▸ **Data**:
● ● ●

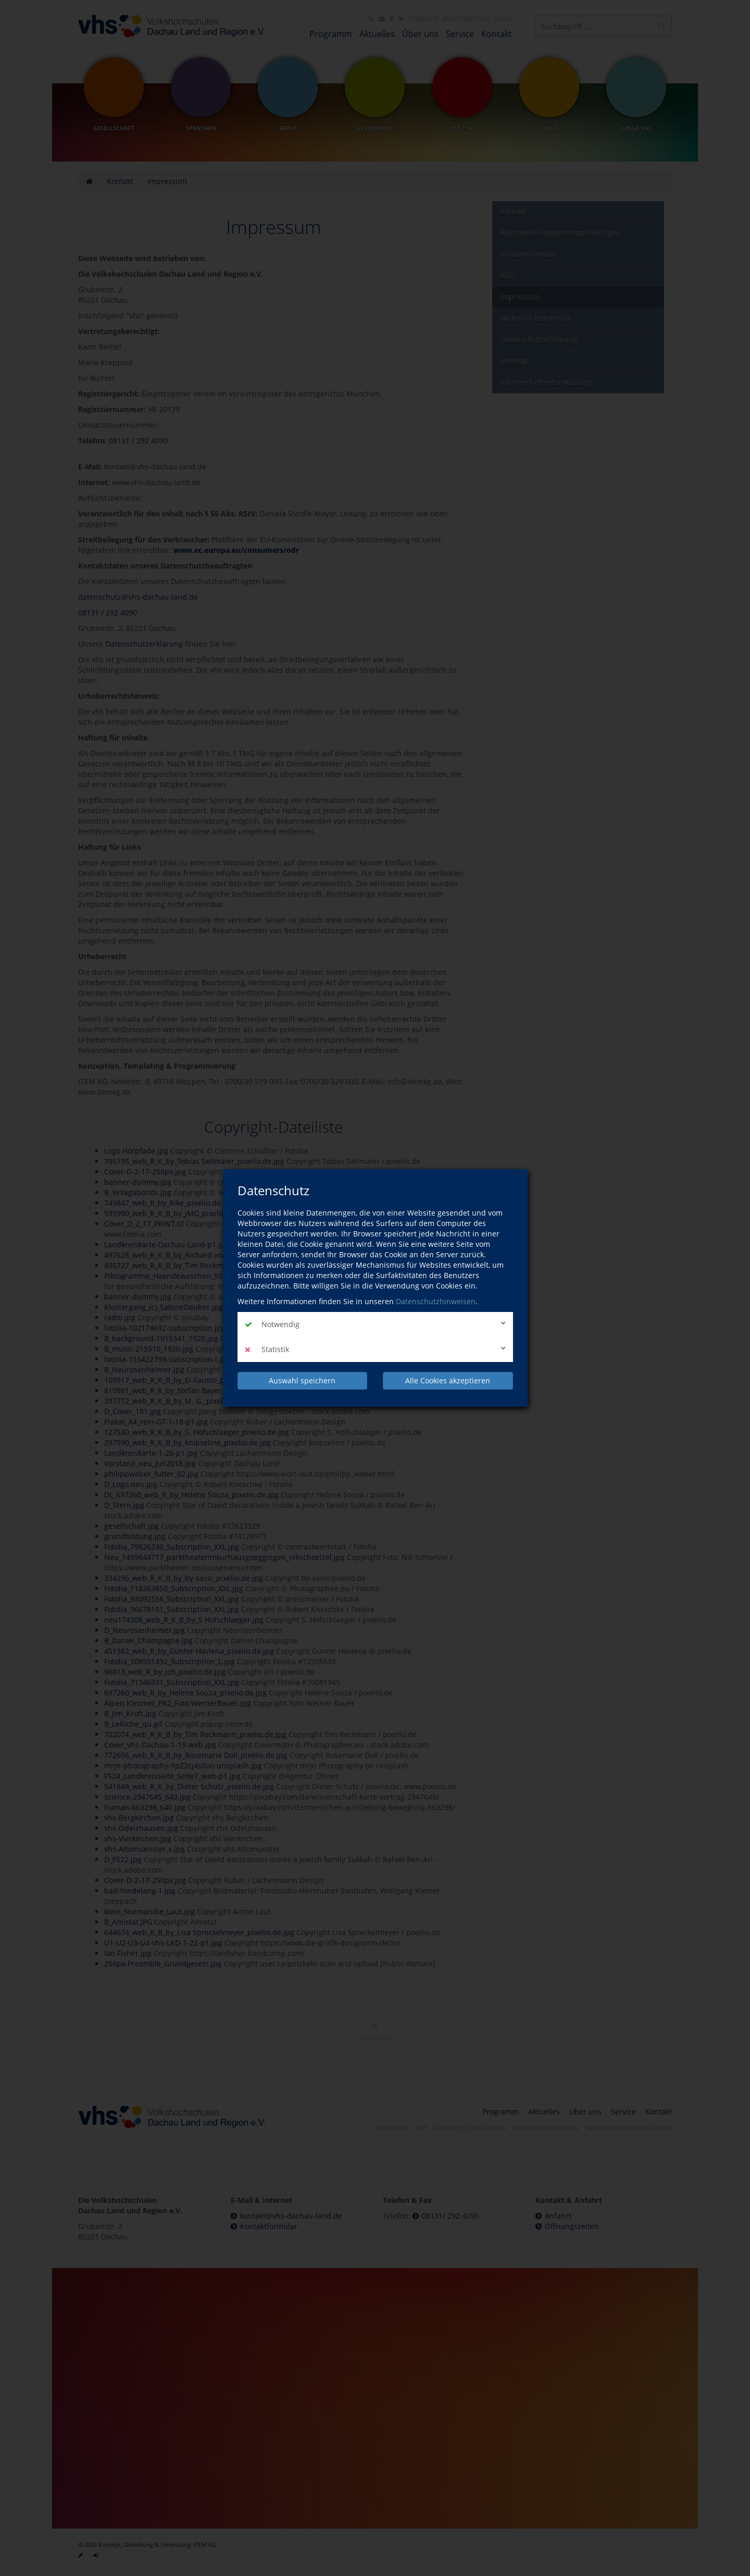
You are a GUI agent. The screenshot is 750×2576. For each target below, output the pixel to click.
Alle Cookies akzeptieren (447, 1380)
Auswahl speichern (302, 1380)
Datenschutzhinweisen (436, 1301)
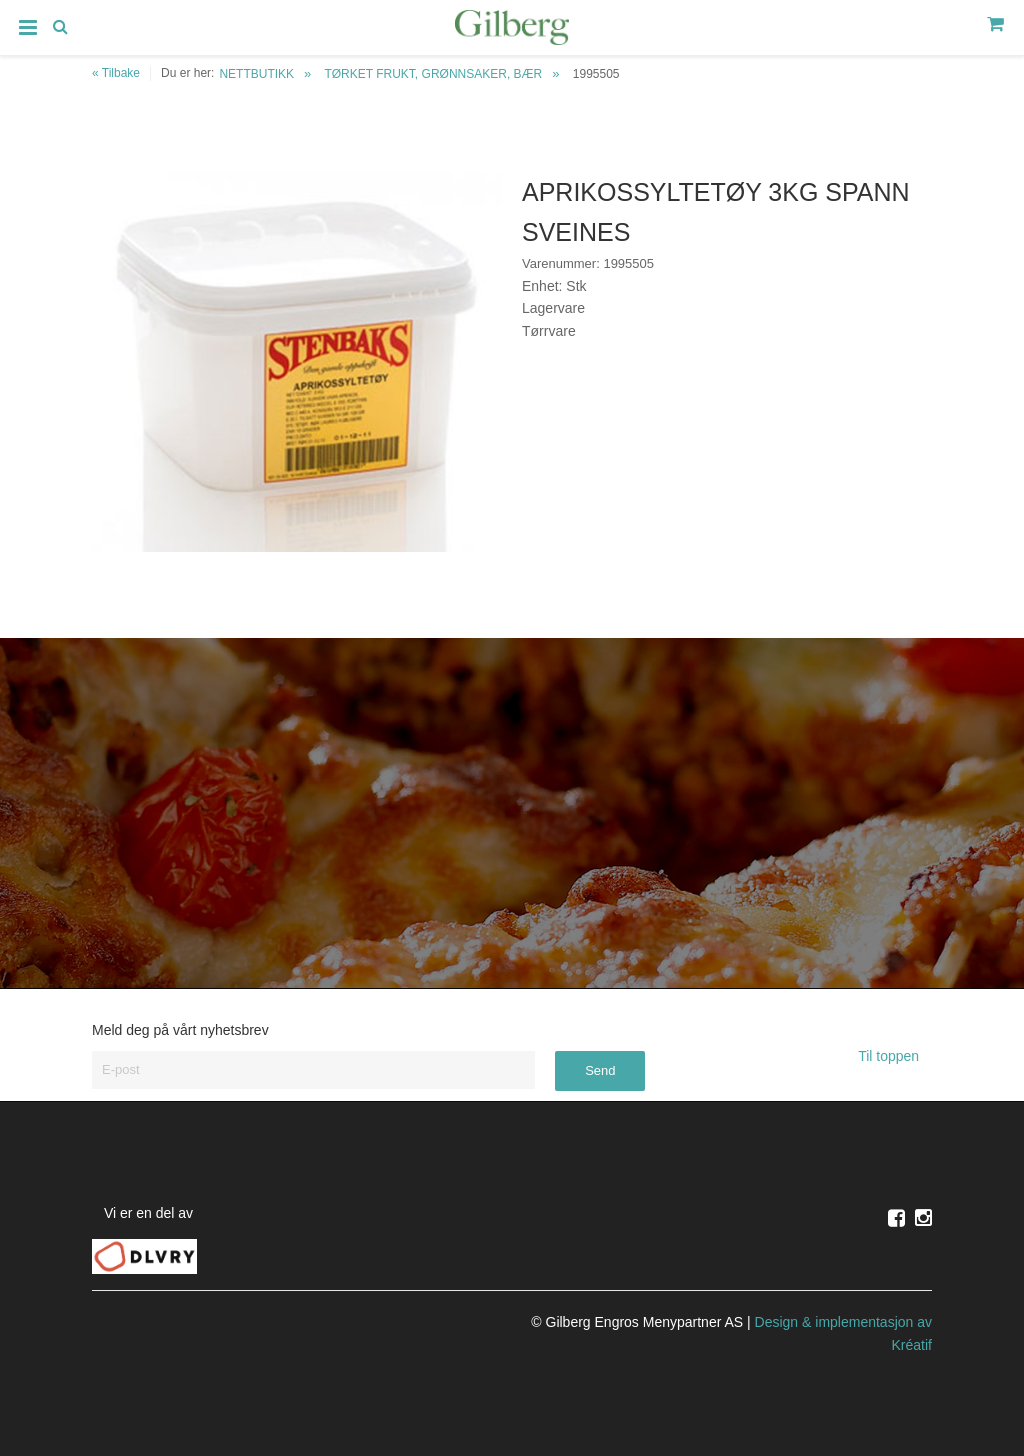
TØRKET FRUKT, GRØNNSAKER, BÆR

● ● ●

▸ **Directions for this task**: The whole listing above, word for word: repeat it with the pictures excluded.

▸ **Result below**:
You are a GUI agent. The screenshot is 750×2576. For each target below, output the pixel to click.
Alle Cookies akzeptieren (447, 1380)
Auswahl speichern (302, 1380)
Datenschutzhinweisen (436, 1301)
TØRKET FRUKT, GRØNNSAKER, BÆR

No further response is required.